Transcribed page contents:
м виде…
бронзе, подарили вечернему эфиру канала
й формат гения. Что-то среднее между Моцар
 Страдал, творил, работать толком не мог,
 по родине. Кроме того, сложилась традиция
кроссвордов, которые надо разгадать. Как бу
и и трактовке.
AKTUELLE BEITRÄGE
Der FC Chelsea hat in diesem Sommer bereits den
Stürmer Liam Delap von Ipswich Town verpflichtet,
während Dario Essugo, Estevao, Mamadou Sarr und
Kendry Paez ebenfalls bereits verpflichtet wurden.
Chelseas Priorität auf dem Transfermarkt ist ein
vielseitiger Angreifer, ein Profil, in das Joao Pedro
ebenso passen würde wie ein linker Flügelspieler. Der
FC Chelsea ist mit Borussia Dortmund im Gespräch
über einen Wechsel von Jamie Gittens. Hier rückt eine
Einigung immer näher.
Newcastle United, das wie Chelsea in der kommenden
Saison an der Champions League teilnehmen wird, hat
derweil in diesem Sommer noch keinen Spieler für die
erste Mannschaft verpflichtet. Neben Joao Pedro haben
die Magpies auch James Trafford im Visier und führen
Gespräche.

What is expected: Above are the records. How many of their lines hold "Sommer"? Answer with the number alone.

Response below: 2